Abenteurer aus dem Altmühltal: Mit Andreas Eckert (Dritter von rechts) als Kapitän erforscht das Sextett Pam Pam Ida auf dem neuen Album "Frei" wieder ferne Klangwelten.

(Foto: Maria Bayer)

Das Himmelsstürmer-Sextett "Pam Pam Ida" schwingt sich mit dem dritten Album "Frei" zu neuen Höhen auf.

Von Oliver Hochkeppel

Am Anfang kann man unmöglich erraten, welche Band man da hört: Eine halbe Minute lang erklingt nur ein flirrender Syntheziser-Akkord, der aus der New-Wave-Ära oder auch aus der retroverliebten Elektro-Szene stammen könnte. Dann aber setzt mit einem lautmalerischen "zdiooh" die Stimme ein, die das Rätsel löst. So ein Organ, das mit roher Soul-Gewalt den Körper des Hörers erbeben lässt, das aber auch ganz leise und filigran Poesie in Klang verwandelt, das einen halben Song im Falsett bewältigt, und das, ja das vor allem, das Bairische so dehnen, kauen, betonen und verwandeln kann, als wären Blues, Soul und Rock aus ihm entstanden, kurz, so eine Wunderstimme besitzt im Moment nur einer: Andreas Eckert, Mastermind und Frontmann von Pam Pam Ida.

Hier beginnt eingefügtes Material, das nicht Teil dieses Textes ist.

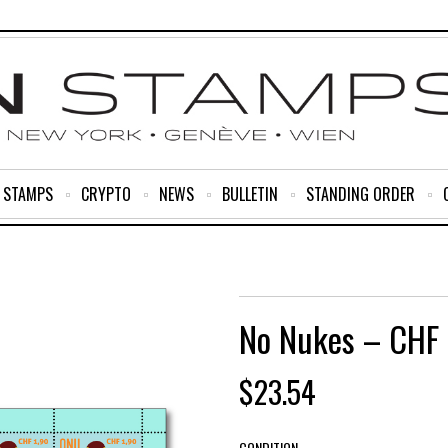
R STAMPS
CRYPTO
NEWS
BULLETIN
STANDING ORDER
No Nukes – CHF 
$
23.54
CONDITION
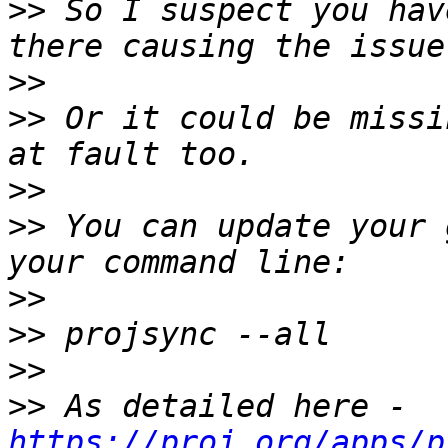
>>
 So I suspect you hav
>>
>>
 Or it could be missi
>>
>>
 You can update your 
>>
>>
>>
>>
 As detailed here - 
https://proj.org/apps/p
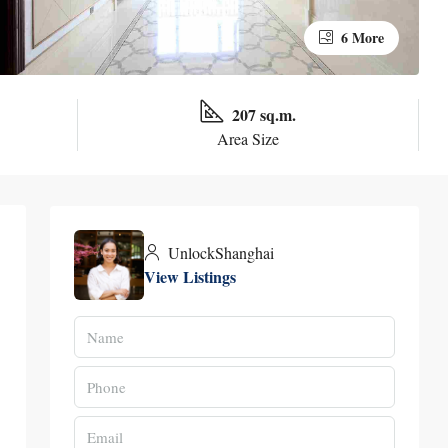
6 More
207 sq.m.
Area Size
UnlockShanghai
View Listings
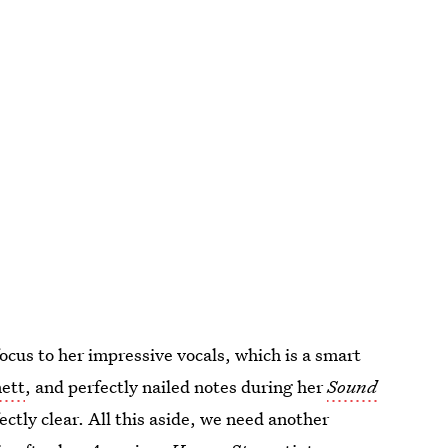
focus to her impressive vocals, which is a smart
ett
, and perfectly nailed notes during her
Sound
ectly clear. All this aside, we need another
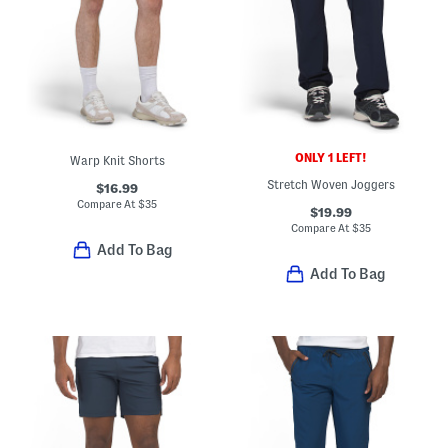
ONLY 1 LEFT!
Warp Knit Shorts
Stretch Woven Joggers
$16.99
Compare At
$
35
$19.99
Compare At
$
35
Add To Bag
Add To Bag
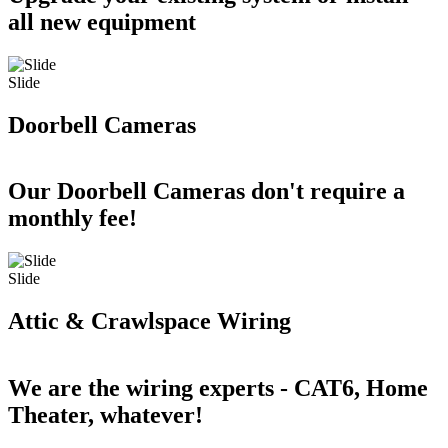
all new equipment
Slide
Doorbell Cameras
Our Doorbell Cameras don't require a
monthly fee!
Slide
Attic & Crawlspace Wiring
We are the wiring experts - CAT6, Home
Theater, whatever!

Sie ist also wieder da, "die gwohnte Gäng". Vor wenigen Tagen ist "Frei" erschienen, das dritte Album der Himmelsstürmer aus dem Altmühltal, genauer: aus dem 700-Seelen-Ort Sandersdorf. Es ist die konsequente Fortsetzung der Entwicklung dieser Band. Als sie 2015 mit dem "Gockl" die Szene betraten, dem fröhlich-lustigen Song vom Notgeilen, der sich wie ein räudiger Hund fühlt, als Bayern-3-Moderator Matthias Matuschik sie entdeckte und zu seinem "Liebling des Jahres" machte, als dann Songs wie das böse-ironische "Vaterland", der Sommerhit "Schultertanz" oder das melancholische "Bleib bei mir" 2017 endlich gebündelt auf dem Debütalbum "Optimist" folgten, da klang das noch wie ein origineller Beitrag zur Heimatsound-Welle. Einer, der mehr als eine Million Aufrufe auf Youtube einsammelte und für soviel Aufsehen sorgte, dass Pam Pam Ida schon auf Tour gebucht wurden, noch bevor die Band das erste Mal live gespielt hatte.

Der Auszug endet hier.